Averaging a mere 4.6 yards per punt return, the Packers are hoping that the third time will be the charm.
Wednesday, GM/Head Coach Mike Sherman announced the acquisition of 13-year NFL veteran Eric Metcalf, replacing return specialist J.J. Moses, who had taken the place of Darrien Gordon before him.
A member of the Washington Redskins in 2001, not to mention five other clubs over his career, Metcalf was one week away from spending the entire 2002 season without a team. But a solid workout with the Packers left Sherman convinced that Metcalf could be the answer to one of the team's most pressing concerns heading toward the playoffs.
"I'm not saying he's going to be our guy this week, but we're going to look at him," Sherman said. "I have a 53rd spot on the roster and a pretty good history with the 53rd player, so hopefully he'll be able to move his way up there.
"But he has a great history, great kid. In excellent, excellent shape. We brought him in for a workout before and he's in much better playing shape now than the last time we saw him."
The last time Metcalf was on the field, he averaged 12.5-yards per return over 33 runbacks for the Redskins.
And while the Packers would love to see even a hint of the elusiveness that made him a three-time Pro Bowler and the NFL all-time record holder with 10 punt return touchdowns, Sherman is hopeful that Metcalf could at least provide the team with the veteran decision-making that Moses seemed to lack.
Tested over the past two weeks in difficult conditions, Moses became suspect not so much due to an inability to field the ball on the fly, but for his risky habit of trying to scoop the ball off the ground afterwards.
It hadn't led to a Packers turnover yet, but Sherman wasn't about to wait around until it became the team's downfall.
"As you've seen in the last couple of weeks, (punt returns) can come down to making a difference in the football game for you," Sherman said. "Fortunately, it didn't cost us, but it's a big issue right now, as it is every week whether you win or lose a football game."
Wide receivers Robert Ferguson and Terry Glenn are also taking practice reps at punt returner this week, with Darren Sharper likely nixed from assisting in that role due to his injured knee.
Ferguson has been the Packers' No. 2 return man all season, and while Sherman is certain that the second-year pro could fill the void, he's worried it might be at the expense of something else.
"I have confidence in Ferguson, the only problem with him is he's involved in so many other phases of our special teams," Sherman said.

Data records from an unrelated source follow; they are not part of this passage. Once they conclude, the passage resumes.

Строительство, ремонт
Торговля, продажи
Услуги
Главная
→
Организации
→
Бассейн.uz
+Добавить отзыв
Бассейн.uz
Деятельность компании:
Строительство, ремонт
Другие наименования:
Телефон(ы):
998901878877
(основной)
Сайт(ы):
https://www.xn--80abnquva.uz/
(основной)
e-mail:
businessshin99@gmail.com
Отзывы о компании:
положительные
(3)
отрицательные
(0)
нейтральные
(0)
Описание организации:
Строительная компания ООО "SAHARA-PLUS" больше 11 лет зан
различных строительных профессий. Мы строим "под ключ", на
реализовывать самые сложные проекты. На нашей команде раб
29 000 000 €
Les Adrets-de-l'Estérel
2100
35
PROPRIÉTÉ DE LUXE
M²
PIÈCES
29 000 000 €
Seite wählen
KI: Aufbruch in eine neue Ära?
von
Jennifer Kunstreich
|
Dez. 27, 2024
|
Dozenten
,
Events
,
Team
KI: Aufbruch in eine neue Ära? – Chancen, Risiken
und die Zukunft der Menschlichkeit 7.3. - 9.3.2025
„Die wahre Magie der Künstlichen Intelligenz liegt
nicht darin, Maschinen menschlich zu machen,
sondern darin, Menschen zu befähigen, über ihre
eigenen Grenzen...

"But if he's our best guy, then that is job is so important that we'll put him back there as our punt returner."
In the meantime, Metcalf has been presented with a golden opportunity to prove himself.
And at 34 years of age, Metcalf believes he has the experience to help solve the Packers' return woes.
"In punt returns, sometimes everything doesn't go right and you just have to run," he said.
"I think if everything doesn't go well, so far as blocking or what have you, there's still an opportunity to make plays."